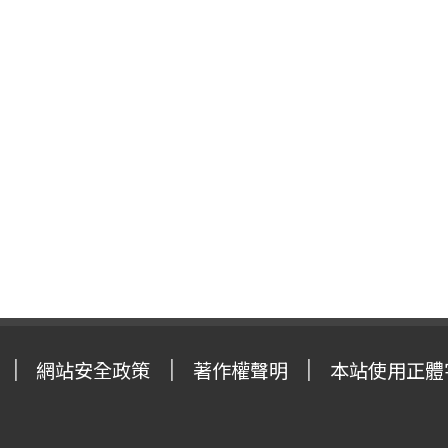
網站安全政策
著作權聲明
本站使用正體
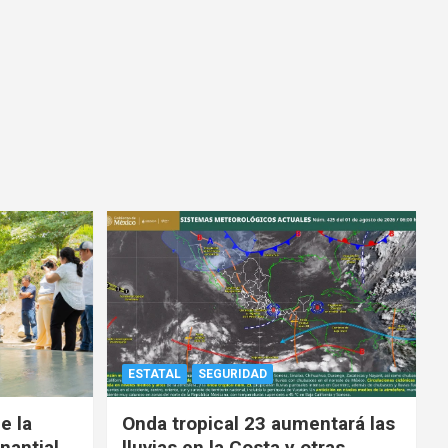
ESTATAL
SEGURIDAD
e la
Onda tropical 23 aumentará las
nantial,
lluvias en la Costa y otras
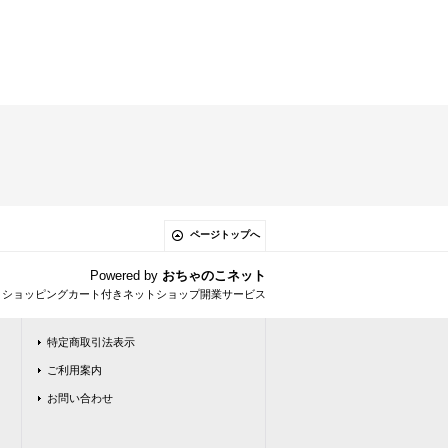
ページトップへ
Powered by
おちゃのこネット
とショッピングカート付きネットショップ開業サービス
特定商取引法表示
ご利用案内
お問い合わせ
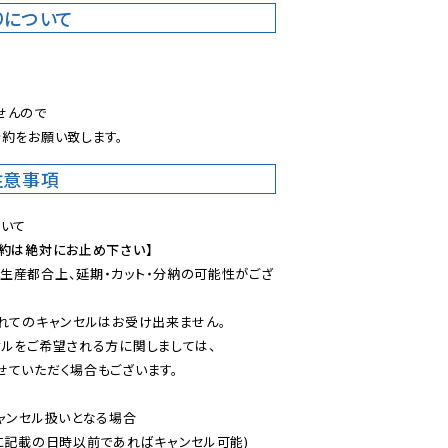
りについて
。
んので

約をお願い致します。
注意事項
予約は絶対にお止め下さい】
生産都合上、延期・カット・分納の可能性がござ
れてのキャンセルはお受け出来ません。

ルをご希望される方に関しましては、

ていただく場合もございます。

ャンセル扱いとなる場合

に記載の日時以前であればキャンセル可能)
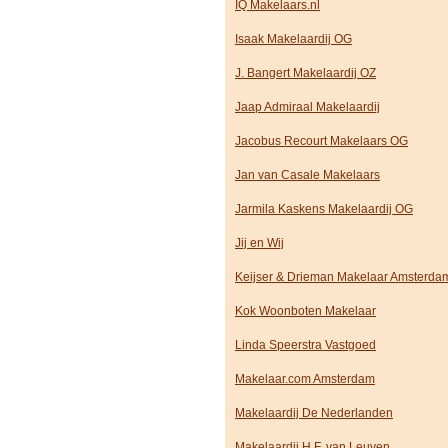
IQ Makelaars.nl
Isaak Makelaardij OG
J. Bangert Makelaardij OZ
Jaap Admiraal Makelaardij
Jacobus Recourt Makelaars OG
Jan van Casale Makelaars
Jarmila Kaskens Makelaardij OG
Jij en Wij
Keijser & Drieman Makelaar Amsterda
Kok Woonboten Makelaar
Linda Speerstra Vastgoed
Makelaar.com Amsterdam
Makelaardij De Nederlanden
Makelaardij H.F. van Leuven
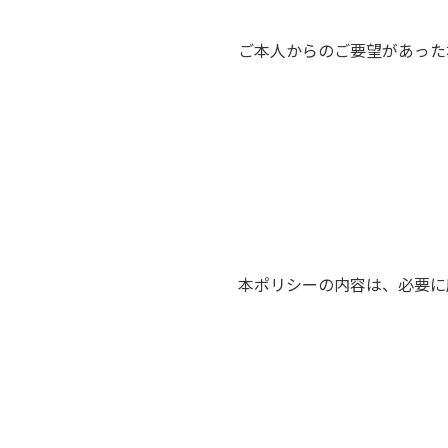
ご本人からのご要望があった
本ポリシーの内容は、必要に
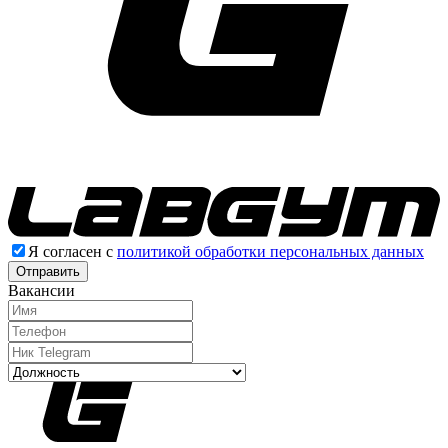
Я согласен с
политикой обработки персональных данных
Отправить
Вакансии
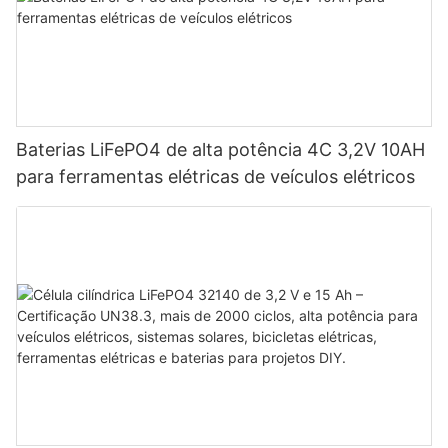
Baterias LiFePO4 de alta potência 4C 3,2V 10AH
para ferramentas elétricas de veículos elétricos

PROBLEM: The answer must be a single number: how many lines above contain the word "Makelaardij".

FINISHED TASK: 6